“She looks to me very much thinner than she used to be,” said Mark. “How large her eyes seem, and so bright. I’m afraid she will die young, like her mother.”

“She has been ill, I can see,” said Maud, as the girl coughed, and then placed her hand upon her chest, with a gesture of pain. “What has been the matter with you, Wildduck?”

“Got drunk, Miss Maudie; lie out in the rain,” said the girl, who was as realistic as one of—let us say—Rhoda Broughton’s heroines.

“Oh, Wildduck!” said her instructress; “how could you get tipsy again, after all I said to you?”

“Tipsy!” said the child of nature, with a twinkle of wicked mirth in her large bright eye—“tipsy! me likum tipsy!

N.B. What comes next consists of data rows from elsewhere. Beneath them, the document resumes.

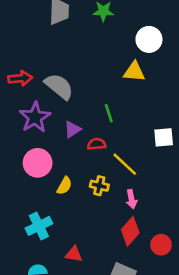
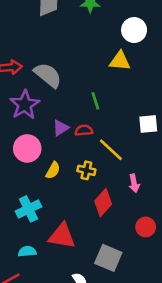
purple triangle: (72, 129) -> (61, 128), moved
pink arrow: (131, 199) -> (134, 183), moved
red diamond: (130, 231) -> (103, 203), moved
red triangle: (74, 254) -> (62, 236), size x1.6

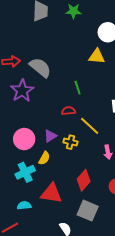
purple triangle: (61, 128) -> (50, 136), moved
pink circle: (27, 148) -> (24, 139), moved
yellow semicircle: (53, 170) -> (44, 158), moved
red diamond: (103, 203) -> (84, 180), moved

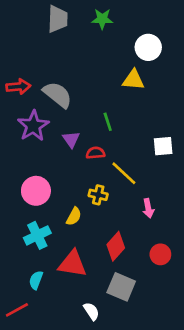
purple triangle: (50, 136) -> (71, 139), moved, turned -32
yellow semicircle: (44, 158) -> (74, 216), moved
cyan semicircle: (24, 206) -> (36, 280), turned -64

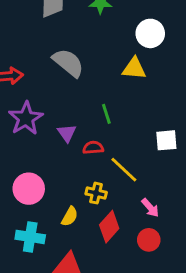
gray semicircle: (58, 95) -> (68, 63), moved
pink arrow: (148, 208) -> (150, 208), turned -30
cyan cross: (37, 235) -> (30, 237), turned 35
red diamond: (116, 246) -> (109, 227), moved
red circle: (160, 254) -> (149, 240), moved

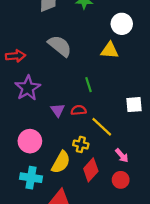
purple triangle: (67, 133) -> (58, 110), moved
yellow semicircle: (70, 216) -> (61, 162), size x1.5

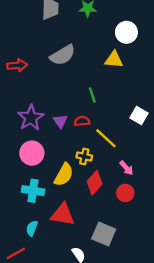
gray semicircle: (60, 46) -> (63, 55), turned 110
purple star: (28, 88) -> (31, 118), moved
white square: (134, 105) -> (139, 115), turned 35

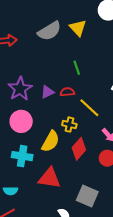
yellow triangle: (114, 60) -> (78, 28), moved, turned 42
purple triangle: (60, 121) -> (47, 92), turned 40
cyan semicircle: (32, 228) -> (11, 191), moved, turned -112

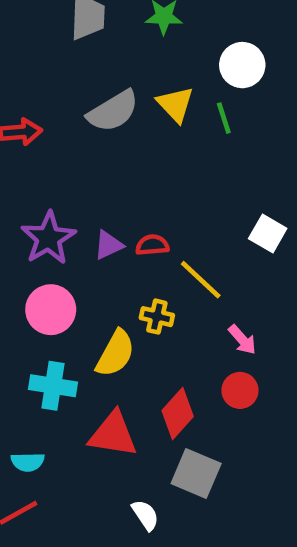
green line: (77, 68) -> (224, 118), moved
red diamond: (79, 149) -> (178, 413), moved

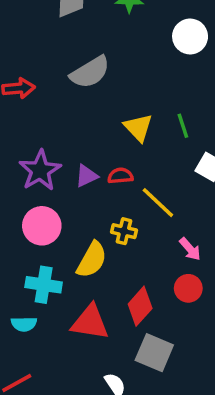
yellow triangle: (175, 104) -> (138, 128), moved
green line: (224, 118) -> (183, 126), moved
cyan semicircle: (28, 462) -> (24, 324), moved

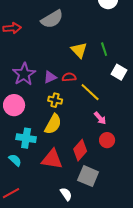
pink circle: (42, 226) -> (14, 105), moved
yellow cross: (124, 231) -> (55, 100), moved
pink arrow: (190, 249) -> (100, 118), moved
cyan semicircle: (24, 324) -> (15, 160), turned -136

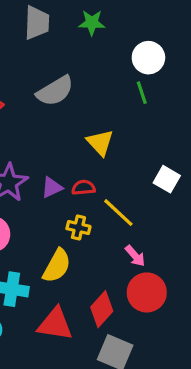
green line: (104, 49) -> (142, 93), moved
yellow cross: (55, 100) -> (78, 228), moved
red circle: (107, 140) -> (147, 292), size x1.5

Mark and his guest were totally unable to retain their gravity at this unexpected answer to Miss Stangrove’s appeal, though Jack composed his countenance with great rapidity as he noticed a deeply-pained look in Maud’s face, and something like a tear, as she hastily turned away.

“Are the old miamis there still, Wildduck?” asked Mark, by way of turning the subject.

“Where you shoot black fellow, long ago?” asked she. “By gum, you peppered ’em that one day. You kill ’em one—two—Misser Stangrove.”

“No, I think not, Wildduck. I fired my gun all about. Don’t think I killed anybody. Black fellow spear Red Bob that day.”

“Aha!” said the girl, her face suddenly changing to an expression of passion. “Serve him right, the murdering dog. He kill poor black fellows for nothing; shoot gins, too, and picaninnies; ask old man Jack.”